**The records**
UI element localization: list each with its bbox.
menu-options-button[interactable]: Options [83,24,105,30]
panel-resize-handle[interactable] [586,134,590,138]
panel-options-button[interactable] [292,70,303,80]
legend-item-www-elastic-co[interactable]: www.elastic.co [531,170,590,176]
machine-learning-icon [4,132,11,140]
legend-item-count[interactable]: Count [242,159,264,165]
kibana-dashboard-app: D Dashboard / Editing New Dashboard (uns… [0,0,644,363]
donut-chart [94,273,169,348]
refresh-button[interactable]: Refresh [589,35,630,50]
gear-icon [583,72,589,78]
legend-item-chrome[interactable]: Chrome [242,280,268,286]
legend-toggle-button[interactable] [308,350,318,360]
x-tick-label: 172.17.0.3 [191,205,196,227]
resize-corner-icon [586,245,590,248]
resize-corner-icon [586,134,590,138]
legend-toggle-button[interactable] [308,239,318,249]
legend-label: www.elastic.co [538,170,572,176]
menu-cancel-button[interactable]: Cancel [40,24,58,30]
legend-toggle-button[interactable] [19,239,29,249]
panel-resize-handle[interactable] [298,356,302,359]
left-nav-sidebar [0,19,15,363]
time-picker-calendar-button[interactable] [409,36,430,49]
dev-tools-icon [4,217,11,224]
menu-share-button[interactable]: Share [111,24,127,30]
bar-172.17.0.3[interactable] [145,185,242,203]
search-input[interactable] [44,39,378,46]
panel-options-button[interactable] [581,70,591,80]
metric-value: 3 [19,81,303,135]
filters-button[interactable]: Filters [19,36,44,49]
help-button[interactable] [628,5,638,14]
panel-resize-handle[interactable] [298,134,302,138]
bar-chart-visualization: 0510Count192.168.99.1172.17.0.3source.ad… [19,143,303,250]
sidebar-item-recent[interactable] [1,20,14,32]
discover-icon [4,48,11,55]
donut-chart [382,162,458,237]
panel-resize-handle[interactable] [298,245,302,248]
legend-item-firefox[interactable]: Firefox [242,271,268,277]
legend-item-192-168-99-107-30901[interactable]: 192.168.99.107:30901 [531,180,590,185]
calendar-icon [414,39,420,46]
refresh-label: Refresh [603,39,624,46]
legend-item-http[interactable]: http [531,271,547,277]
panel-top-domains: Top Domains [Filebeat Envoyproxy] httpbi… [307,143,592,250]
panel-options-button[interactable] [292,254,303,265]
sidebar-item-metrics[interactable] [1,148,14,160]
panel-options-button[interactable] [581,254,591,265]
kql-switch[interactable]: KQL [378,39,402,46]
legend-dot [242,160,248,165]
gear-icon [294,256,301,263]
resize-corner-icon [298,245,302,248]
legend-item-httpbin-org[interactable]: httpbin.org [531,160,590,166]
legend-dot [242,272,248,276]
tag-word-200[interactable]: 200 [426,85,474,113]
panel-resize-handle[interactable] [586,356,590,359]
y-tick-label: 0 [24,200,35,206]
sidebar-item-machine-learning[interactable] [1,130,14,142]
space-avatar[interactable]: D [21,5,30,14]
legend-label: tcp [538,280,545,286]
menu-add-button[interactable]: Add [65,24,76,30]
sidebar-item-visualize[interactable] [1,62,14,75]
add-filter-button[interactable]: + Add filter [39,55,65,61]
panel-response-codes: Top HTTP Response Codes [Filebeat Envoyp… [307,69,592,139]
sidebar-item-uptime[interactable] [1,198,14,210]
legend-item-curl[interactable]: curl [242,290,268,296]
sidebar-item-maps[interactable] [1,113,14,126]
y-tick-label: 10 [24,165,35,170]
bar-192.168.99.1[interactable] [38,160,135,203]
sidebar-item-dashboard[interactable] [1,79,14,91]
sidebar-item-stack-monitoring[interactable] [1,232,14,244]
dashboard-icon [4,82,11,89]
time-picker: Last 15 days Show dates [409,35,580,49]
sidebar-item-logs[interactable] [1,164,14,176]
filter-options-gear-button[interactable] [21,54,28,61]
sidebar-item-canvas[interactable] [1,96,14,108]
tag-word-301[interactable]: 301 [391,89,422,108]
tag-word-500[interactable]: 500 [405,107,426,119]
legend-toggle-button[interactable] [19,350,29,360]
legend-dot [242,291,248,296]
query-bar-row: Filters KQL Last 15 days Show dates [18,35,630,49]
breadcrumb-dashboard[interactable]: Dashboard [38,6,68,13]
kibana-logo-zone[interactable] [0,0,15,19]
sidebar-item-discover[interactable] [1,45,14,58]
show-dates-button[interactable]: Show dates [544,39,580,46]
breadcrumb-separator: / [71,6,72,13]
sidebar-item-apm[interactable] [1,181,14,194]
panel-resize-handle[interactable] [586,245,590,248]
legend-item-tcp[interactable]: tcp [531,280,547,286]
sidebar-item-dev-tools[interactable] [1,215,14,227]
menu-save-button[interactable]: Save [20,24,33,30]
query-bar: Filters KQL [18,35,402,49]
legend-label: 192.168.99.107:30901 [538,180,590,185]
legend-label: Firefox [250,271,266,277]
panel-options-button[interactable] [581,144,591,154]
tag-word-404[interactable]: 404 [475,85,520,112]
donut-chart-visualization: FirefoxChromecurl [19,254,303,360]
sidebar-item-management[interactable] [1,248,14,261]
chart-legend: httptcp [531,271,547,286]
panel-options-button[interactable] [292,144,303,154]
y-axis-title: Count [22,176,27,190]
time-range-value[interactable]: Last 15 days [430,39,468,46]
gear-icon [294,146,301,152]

**To do**
The expected response is the full set of records, reproduced exactly.

**Answer section**
UI element localization: list each with its bbox.
menu-options-button[interactable]: Options [83,24,105,30]
panel-resize-handle[interactable] [586,134,590,138]
panel-options-button[interactable] [292,70,303,80]
legend-item-www-elastic-co[interactable]: www.elastic.co [531,170,590,176]
machine-learning-icon [4,132,11,140]
legend-item-count[interactable]: Count [242,159,264,165]
kibana-dashboard-app: D Dashboard / Editing New Dashboard (uns… [0,0,644,363]
donut-chart [94,273,169,348]
refresh-button[interactable]: Refresh [589,35,630,50]
gear-icon [583,72,589,78]
legend-item-chrome[interactable]: Chrome [242,280,268,286]
legend-toggle-button[interactable] [308,350,318,360]
x-tick-label: 172.17.0.3 [191,205,196,227]
resize-corner-icon [586,245,590,248]
resize-corner-icon [586,134,590,138]
legend-toggle-button[interactable] [308,239,318,249]
legend-label: www.elastic.co [538,170,572,176]
menu-cancel-button[interactable]: Cancel [40,24,58,30]
legend-toggle-button[interactable] [19,239,29,249]
panel-resize-handle[interactable] [298,356,302,359]
left-nav-sidebar [0,19,15,363]
time-picker-calendar-button[interactable] [409,36,430,49]
dev-tools-icon [4,217,11,224]
menu-share-button[interactable]: Share [111,24,127,30]
bar-172.17.0.3[interactable] [145,185,242,203]
search-input[interactable] [44,39,378,46]
panel-options-button[interactable] [581,70,591,80]
metric-value: 3 [19,81,303,135]
filters-button[interactable]: Filters [19,36,44,49]
help-button[interactable] [628,5,638,14]
panel-resize-handle[interactable] [298,134,302,138]
bar-chart-visualization: 0510Count192.168.99.1172.17.0.3source.ad… [19,143,303,250]
sidebar-item-recent[interactable] [1,20,14,32]
discover-icon [4,48,11,55]
donut-chart [382,162,458,237]
panel-resize-handle[interactable] [298,245,302,248]
legend-item-firefox[interactable]: Firefox [242,271,268,277]
legend-item-192-168-99-107-30901[interactable]: 192.168.99.107:30901 [531,180,590,185]
calendar-icon [414,39,420,46]
refresh-label: Refresh [603,39,624,46]
legend-item-http[interactable]: http [531,271,547,277]
panel-top-domains: Top Domains [Filebeat Envoyproxy] httpbi… [307,143,592,250]
panel-options-button[interactable] [292,254,303,265]
sidebar-item-metrics[interactable] [1,148,14,160]
panel-options-button[interactable] [581,254,591,265]
kql-switch[interactable]: KQL [378,39,402,46]
legend-dot [242,160,248,165]
gear-icon [294,256,301,263]
resize-corner-icon [298,245,302,248]
legend-item-httpbin-org[interactable]: httpbin.org [531,160,590,166]
legend-dot [242,272,248,276]
tag-word-200[interactable]: 200 [426,85,474,113]
panel-resize-handle[interactable] [586,356,590,359]
y-tick-label: 0 [24,200,35,206]
sidebar-item-machine-learning[interactable] [1,130,14,142]
space-avatar[interactable]: D [21,5,30,14]
legend-label: tcp [538,280,545,286]
menu-add-button[interactable]: Add [65,24,76,30]
sidebar-item-visualize[interactable] [1,62,14,75]
add-filter-button[interactable]: + Add filter [39,55,65,61]
panel-response-codes: Top HTTP Response Codes [Filebeat Envoyp… [307,69,592,139]
sidebar-item-uptime[interactable] [1,198,14,210]
legend-item-curl[interactable]: curl [242,290,268,296]
sidebar-item-maps[interactable] [1,113,14,126]
y-tick-label: 10 [24,165,35,170]
bar-192.168.99.1[interactable] [38,160,135,203]
sidebar-item-dashboard[interactable] [1,79,14,91]
sidebar-item-stack-monitoring[interactable] [1,232,14,244]
dashboard-icon [4,82,11,89]
time-picker: Last 15 days Show dates [409,35,580,49]
sidebar-item-logs[interactable] [1,164,14,176]
filter-options-gear-button[interactable] [21,54,28,61]
sidebar-item-canvas[interactable] [1,96,14,108]
tag-word-301[interactable]: 301 [391,89,422,108]
tag-word-500[interactable]: 500 [405,107,426,119]
legend-toggle-button[interactable] [19,350,29,360]
legend-dot [242,291,248,296]
query-bar-row: Filters KQL Last 15 days Show dates [18,35,630,49]
breadcrumb-dashboard[interactable]: Dashboard [38,6,68,13]
kibana-logo-zone[interactable] [0,0,15,19]
sidebar-item-discover[interactable] [1,45,14,58]
show-dates-button[interactable]: Show dates [544,39,580,46]
breadcrumb-separator: / [71,6,72,13]
sidebar-item-apm[interactable] [1,181,14,194]
panel-resize-handle[interactable] [586,245,590,248]
legend-item-tcp[interactable]: tcp [531,280,547,286]
sidebar-item-dev-tools[interactable] [1,215,14,227]
menu-save-button[interactable]: Save [20,24,33,30]
query-bar: Filters KQL [18,35,402,49]
legend-label: 192.168.99.107:30901 [538,180,590,185]
legend-label: Firefox [250,271,266,277]
panel-options-button[interactable] [581,144,591,154]
tag-word-404[interactable]: 404 [475,85,520,112]
donut-chart-visualization: FirefoxChromecurl [19,254,303,360]
sidebar-item-management[interactable] [1,248,14,261]
chart-legend: httptcp [531,271,547,286]
panel-options-button[interactable] [292,144,303,154]
y-axis-title: Count [22,176,27,190]
time-range-value[interactable]: Last 15 days [430,39,468,46]
gear-icon [294,146,301,152]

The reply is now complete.